ARM confirms architecture licensee is handset maker; is it Apple?
July 30, 2008 //
In a repeat run of the announcement of ARM's second quarter financial results, the company's senior executives revealed that the multiyear architectural licensee mentioned on Monday (July 28) is a "leading handset OEM" which is developing its roadmap for mobile computing devices.
LONDON In a repeat run of the announcement of ARM's second quarter financial results, the company's senior executives revealed that the multiyear architectural licensee mentioned on Monday (July 28) is a "leading handset OEM" which is developing its roadmap for mobile computing devices.
However, ARM did not reveal that the identity of the architecture licensee. Apple, with its success with the iPhone, would be a clear contender as the un-named licensee. The iPhone is rich in ARM processor cores.
An architectural license gives its owner the freedom to extend the ARM architecture and processor cores. ARM has given out very few in its 18 year history. Most of ARM's customers sign licenses for specific processor core designs that have been tried and tested by ARM engineers. "Don't get excited about any revenue on this deal as it's all tied up with future technology and the revenue will be recognized over several years. But it is very important as far as we're concerned in terms of securing design wins with that particular OEM and also in the mobile space altogether," said Warren East, CEO of ARM, at the analysts conference called to discuss ARM's Q2 financial results.

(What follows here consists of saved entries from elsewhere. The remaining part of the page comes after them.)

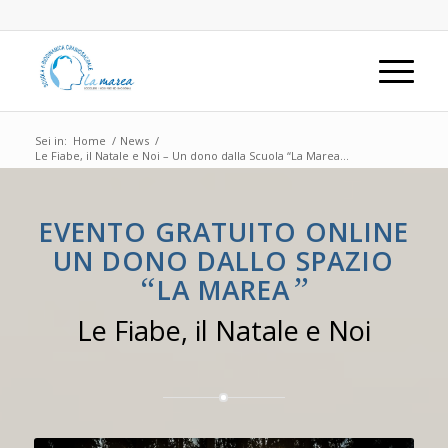
Sei in:
Home
/
News
/
Le Fiabe, il Natale e Noi – Un dono dalla Scuola “La Marea...
EVENTO GRATUITO ONLINE
UN DONO DALLO SPAZIO
“
”
LA MAREA
Le Fiabe, il Natale e Noi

East did not say much about what the architecture license was granting the OEM in terms of the power to add to versions of the ARM instruction set architecture, or craft proprietary implementations. "It varies," said East of licensing in general.
"We're not really disclosing any more about that transaction than we've already disclosed," said East.

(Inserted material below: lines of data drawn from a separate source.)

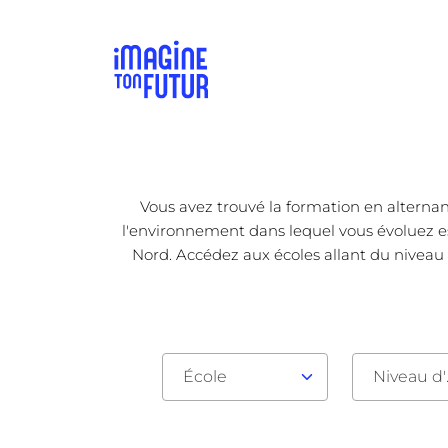
Vous avez trouvé la formation en alternan
l'environnement dans lequel vous évoluez est
Nord. Accédez aux écoles allant du niveau 
École
Nive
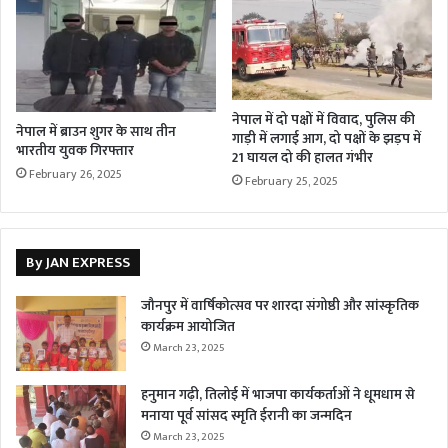
नेपाल में दो पक्षों में विवाद, पुलिस की
नेपाल में ब्राउन शुगर के साथ तीन
गाड़ी में लगाई आग, दो पक्षों के झड़प में
भारतीय युवक गिरफ्तार
21 घायल दो की हालत गंभीर
February 26, 2025
February 25, 2025
By JAN EXPRESS
जौनपुर में वार्षिकोत्सव पर शारदा संगोष्ठी और सांस्कृतिक
कार्यक्रम आयोजित
March 23, 2025
हनुमान गढ़ी, तिलोई में भाजपा कार्यकर्ताओं ने धूमधाम से
मनाया पूर्व सांसद स्मृति ईरानी का जन्मदिन
March 23, 2025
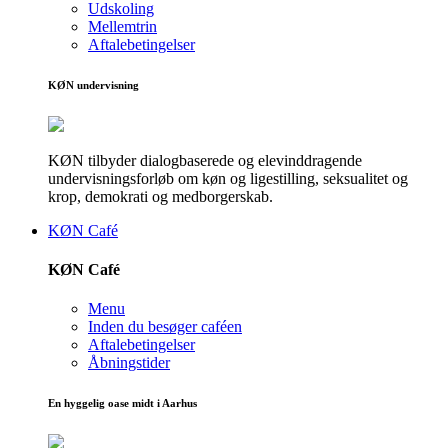
Udskoling
Mellemtrin
Aftalebetingelser
KØN undervisning
KØN tilbyder dialogbaserede og elevinddragende
undervisningsforløb om køn og ligestilling, seksualitet og
krop, demokrati og medborgerskab.
KØN Café
KØN Café
Menu
Inden du besøger caféen
Aftalebetingelser
Åbningstider
En hyggelig oase midt i Aarhus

"Some handset manufacturers want to have more control over the design of their handset, including the components within it, than others. And it's as simple as that. And the ARM business model offers one that level of control, if that's what one wants to do and one has the technical resources available to do it," said East.
Responding to a question about Intel, East said: "As for Intel, they are in the business of selling microprocessor chips and I am sure they would love to sell some of their microprocessor chips into handset manufacturers. They're working on low-power versions of their x86 product line. I think by their own acknowledgement it's going to take them years to catch up with ARM from a technology point of view in terms of applicability for handsets, and from a power consumption point of view in particular. Right now ARM is the incumbent architecture in smartphones and I don't see that changing in the short-term."